Arnold Schwarzenegger and Attorney General Jerry Brown to defend
Proposition 8 in the federal case that has been appealed to the 9th U.S.
Circuit Court of Appeals. But it wasn’t to be. Three days later, 3rd
District Presiding Justice Arthur Scotland issued an order summarily
denying the petition without comment.

Brown and Schwarzenegger and all other defendants in the federal case have
refused to join the appeal of U.S. District Judge Vaughn Walker’s Aug. 4
decision that Prop 8 violates the U.S. Constitution. That has left the
people who put Prop 8 on the ballot,, as the only
appellants. But as “defendant-intervenors” in the case, it is unlikely
they will be found to have legal “standing” to pursue the case at the 9th

If they don’t have standing, the federal case could be over, as it would
have no defendants, and Walker’s ruling could take effect, making same-sex
marriage legal again in California. Or, the standing issue could be
appealed to the U.S. Supreme Court, though it probably would be a tough
sell there. The 9th Circuit could make the decision on standing as early
as December.

The Pacific Justice Institute had asked the state court for an emergency
order forcing Brown and Schwarzenegger’s hand. The move was considered to
be a long shot, as a state court would be unlikely to attempt to order the
governor and attorney general to defend a state constitutional amendment
that they believe violates the federal Constitution.

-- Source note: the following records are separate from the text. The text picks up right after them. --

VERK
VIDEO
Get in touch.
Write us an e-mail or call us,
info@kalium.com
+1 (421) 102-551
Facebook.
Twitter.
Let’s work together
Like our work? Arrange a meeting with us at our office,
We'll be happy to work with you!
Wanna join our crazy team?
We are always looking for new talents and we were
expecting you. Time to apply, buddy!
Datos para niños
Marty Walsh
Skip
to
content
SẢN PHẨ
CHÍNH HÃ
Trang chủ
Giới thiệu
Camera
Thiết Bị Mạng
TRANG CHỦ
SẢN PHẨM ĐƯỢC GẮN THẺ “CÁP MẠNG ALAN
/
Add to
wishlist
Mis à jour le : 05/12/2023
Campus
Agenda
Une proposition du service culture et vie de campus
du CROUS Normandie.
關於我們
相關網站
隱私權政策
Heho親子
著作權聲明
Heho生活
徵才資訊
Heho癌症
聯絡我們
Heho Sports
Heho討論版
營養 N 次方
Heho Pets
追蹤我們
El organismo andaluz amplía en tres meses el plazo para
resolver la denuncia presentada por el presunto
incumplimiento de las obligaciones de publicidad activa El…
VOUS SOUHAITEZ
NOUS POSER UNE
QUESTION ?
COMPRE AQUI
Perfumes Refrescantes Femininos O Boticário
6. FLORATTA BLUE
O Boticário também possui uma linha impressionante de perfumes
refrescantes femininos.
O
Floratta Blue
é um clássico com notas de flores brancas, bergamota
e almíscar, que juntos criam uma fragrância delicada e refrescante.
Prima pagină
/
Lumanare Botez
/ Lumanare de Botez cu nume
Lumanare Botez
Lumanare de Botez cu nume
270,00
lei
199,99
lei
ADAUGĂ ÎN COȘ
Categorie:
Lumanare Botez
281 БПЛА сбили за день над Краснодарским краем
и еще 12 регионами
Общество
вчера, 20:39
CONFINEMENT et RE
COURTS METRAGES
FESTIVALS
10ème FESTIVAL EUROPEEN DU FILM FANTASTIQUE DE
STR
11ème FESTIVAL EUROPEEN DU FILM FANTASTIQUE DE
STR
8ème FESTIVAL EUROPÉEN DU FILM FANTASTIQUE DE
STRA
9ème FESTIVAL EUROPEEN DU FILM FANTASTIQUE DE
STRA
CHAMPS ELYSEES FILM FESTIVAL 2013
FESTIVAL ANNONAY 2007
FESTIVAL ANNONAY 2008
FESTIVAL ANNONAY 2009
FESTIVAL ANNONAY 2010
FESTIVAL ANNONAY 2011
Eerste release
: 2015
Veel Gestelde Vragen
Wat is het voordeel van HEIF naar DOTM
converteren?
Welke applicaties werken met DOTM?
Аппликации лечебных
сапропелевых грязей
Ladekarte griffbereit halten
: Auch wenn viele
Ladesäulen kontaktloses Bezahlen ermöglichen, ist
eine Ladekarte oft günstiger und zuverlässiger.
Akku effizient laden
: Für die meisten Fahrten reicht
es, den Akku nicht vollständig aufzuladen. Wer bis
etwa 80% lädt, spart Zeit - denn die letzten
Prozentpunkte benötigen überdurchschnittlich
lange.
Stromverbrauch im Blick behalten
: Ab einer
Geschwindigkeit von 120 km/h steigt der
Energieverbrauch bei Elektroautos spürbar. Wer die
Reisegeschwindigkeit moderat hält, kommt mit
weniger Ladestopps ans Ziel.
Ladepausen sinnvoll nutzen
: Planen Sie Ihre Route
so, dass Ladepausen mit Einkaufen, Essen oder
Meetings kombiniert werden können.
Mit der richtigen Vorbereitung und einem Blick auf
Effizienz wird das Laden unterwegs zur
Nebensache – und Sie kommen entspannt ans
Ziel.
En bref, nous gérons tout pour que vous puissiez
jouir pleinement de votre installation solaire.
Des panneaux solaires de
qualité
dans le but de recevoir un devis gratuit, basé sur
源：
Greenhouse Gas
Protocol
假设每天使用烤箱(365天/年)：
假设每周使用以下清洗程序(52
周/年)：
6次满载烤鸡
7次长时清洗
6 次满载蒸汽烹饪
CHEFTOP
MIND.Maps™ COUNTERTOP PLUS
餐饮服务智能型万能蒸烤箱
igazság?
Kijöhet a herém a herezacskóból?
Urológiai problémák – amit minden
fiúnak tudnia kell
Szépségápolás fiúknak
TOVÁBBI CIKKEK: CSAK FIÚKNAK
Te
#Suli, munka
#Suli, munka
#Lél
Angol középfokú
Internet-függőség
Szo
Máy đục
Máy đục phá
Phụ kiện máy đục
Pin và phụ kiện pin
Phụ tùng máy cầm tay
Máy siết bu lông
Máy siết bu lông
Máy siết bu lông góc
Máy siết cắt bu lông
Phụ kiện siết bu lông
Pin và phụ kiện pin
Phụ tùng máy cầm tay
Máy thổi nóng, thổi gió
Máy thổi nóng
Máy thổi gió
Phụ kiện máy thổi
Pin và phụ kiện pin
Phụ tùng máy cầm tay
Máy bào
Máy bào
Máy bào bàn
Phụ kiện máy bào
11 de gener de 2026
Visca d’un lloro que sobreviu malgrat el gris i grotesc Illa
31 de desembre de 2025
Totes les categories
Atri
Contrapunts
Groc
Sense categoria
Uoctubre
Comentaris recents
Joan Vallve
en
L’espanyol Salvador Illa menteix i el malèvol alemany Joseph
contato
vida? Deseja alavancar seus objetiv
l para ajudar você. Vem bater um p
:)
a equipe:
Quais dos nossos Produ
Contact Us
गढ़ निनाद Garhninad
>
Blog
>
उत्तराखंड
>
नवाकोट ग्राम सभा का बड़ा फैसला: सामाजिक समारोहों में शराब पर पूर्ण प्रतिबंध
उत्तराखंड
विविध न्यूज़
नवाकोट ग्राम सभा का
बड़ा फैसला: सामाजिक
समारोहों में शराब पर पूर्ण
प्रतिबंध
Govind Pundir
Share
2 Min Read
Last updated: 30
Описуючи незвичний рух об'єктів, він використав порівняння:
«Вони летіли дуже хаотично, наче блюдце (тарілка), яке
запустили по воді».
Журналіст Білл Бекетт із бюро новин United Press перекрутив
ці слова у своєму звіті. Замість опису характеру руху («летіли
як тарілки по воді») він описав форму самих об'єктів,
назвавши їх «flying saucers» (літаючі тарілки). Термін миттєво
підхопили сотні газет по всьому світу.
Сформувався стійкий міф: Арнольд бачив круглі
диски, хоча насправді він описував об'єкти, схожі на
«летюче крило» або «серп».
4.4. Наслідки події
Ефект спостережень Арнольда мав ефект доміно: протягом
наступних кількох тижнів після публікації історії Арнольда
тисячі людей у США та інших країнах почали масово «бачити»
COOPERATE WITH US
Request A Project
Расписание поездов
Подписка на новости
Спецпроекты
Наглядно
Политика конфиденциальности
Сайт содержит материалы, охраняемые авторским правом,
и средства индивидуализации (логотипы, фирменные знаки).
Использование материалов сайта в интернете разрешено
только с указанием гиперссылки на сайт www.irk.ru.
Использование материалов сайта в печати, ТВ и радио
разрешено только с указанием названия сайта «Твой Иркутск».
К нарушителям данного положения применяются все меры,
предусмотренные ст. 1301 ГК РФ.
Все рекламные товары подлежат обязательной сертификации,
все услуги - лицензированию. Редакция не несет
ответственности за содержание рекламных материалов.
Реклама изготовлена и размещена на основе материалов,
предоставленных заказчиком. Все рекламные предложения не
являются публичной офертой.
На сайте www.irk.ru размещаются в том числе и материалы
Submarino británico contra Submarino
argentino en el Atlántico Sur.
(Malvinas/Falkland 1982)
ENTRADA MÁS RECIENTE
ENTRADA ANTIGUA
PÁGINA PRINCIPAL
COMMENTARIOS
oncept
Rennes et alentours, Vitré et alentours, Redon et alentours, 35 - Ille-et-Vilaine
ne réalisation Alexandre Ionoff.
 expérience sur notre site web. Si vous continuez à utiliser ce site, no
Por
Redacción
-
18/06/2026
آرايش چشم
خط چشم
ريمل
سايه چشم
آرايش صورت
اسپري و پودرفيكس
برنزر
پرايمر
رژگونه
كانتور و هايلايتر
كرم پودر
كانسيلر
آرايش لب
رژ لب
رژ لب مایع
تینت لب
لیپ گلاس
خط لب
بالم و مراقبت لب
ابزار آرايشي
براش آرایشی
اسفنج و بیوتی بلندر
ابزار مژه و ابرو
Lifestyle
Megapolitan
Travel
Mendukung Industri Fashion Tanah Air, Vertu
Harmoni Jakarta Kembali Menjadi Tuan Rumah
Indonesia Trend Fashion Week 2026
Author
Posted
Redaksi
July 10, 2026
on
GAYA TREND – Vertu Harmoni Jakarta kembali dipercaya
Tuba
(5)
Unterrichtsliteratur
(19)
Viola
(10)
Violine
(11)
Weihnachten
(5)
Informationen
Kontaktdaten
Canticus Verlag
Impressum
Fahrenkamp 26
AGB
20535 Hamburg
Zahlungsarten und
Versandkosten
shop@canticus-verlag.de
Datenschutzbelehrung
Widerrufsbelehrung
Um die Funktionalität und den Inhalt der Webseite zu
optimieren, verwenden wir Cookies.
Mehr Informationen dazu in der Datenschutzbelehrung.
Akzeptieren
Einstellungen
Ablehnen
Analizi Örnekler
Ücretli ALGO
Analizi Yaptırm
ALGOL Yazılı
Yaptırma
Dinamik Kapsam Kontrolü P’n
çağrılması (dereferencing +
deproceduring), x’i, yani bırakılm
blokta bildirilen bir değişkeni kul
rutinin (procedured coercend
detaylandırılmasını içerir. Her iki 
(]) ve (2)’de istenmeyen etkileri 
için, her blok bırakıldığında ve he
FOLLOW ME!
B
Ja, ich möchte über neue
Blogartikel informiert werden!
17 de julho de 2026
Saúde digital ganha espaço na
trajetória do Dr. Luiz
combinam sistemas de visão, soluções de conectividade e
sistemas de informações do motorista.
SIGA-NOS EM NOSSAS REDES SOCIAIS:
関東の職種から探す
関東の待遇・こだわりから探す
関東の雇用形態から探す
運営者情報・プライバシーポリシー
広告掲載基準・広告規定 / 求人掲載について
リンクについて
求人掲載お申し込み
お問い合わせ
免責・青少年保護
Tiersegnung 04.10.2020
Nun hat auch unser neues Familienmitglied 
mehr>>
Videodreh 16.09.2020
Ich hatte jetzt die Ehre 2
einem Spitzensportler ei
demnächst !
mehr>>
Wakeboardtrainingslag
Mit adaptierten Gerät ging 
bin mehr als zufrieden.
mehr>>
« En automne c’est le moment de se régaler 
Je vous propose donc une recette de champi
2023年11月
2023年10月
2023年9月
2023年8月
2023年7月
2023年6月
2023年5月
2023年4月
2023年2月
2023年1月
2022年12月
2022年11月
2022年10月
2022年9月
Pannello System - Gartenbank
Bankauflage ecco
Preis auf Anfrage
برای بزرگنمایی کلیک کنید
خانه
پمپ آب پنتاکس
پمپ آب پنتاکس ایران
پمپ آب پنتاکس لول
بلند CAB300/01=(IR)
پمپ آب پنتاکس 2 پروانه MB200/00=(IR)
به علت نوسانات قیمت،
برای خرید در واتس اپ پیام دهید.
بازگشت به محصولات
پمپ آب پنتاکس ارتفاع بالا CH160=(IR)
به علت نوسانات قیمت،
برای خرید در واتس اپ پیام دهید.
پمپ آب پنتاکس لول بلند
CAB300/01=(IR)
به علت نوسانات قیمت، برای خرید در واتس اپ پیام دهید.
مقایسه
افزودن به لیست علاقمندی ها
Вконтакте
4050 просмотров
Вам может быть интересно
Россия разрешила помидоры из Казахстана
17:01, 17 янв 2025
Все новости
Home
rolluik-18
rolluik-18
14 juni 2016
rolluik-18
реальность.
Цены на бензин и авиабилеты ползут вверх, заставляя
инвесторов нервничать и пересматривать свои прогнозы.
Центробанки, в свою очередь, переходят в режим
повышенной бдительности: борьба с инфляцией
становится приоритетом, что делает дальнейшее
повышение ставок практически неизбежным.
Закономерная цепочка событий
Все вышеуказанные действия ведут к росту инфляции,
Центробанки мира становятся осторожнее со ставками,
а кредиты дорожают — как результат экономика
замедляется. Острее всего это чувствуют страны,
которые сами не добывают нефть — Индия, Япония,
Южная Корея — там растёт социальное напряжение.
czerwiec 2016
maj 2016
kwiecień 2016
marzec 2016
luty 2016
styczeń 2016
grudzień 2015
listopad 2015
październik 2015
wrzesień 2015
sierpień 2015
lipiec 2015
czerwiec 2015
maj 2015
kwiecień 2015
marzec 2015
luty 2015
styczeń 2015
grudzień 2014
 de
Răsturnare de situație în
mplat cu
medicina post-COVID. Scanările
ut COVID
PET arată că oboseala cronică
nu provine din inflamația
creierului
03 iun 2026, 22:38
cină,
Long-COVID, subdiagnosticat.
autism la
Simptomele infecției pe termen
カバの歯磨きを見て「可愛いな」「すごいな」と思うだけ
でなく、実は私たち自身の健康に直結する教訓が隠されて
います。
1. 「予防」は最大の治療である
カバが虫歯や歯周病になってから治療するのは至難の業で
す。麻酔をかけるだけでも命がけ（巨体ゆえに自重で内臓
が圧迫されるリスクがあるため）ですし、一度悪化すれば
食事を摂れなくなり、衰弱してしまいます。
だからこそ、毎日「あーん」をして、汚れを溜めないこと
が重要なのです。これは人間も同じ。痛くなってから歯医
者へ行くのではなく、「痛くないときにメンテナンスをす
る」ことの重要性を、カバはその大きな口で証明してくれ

Such a move could be an inappropriate intrusion by the judicial branch of
state government into the affairs of the executive branch, a violation of
constitutional “separation of powers.” It also would have represented an
unusual attempt to use a court-issued “writ of mandamus” to control
matters that are within an official’s discretion. Mandamus is supposed to
be confined to matters of nondiscretionary duty.

If Protect Marriage is found to have standing to appeal the federal case,
or if Schwarzenegger or Brown appeals, or if Imperial County succeeds in
its long-shot attempt to become a defendant, then the federal case will
proceed at the 9th Circuit and likely end up at the U.S. Supreme Court.

It has been thought that the American Foundation for Equal Rights and
famed attorneys Ted Olson and David Boies, who brought the federal case
against Prop 8, want to take it to the nation’s top court. If so, Brown
and Schwarzenegger’s refusals to defend Prop 8 combined with Protect
Marriage’s standing problem have thrown a wrench into that presumed plan
and the possibility of getting a ruling from the U.S. Supreme Court that
might lead to legalization of same-sex marriage nationwide.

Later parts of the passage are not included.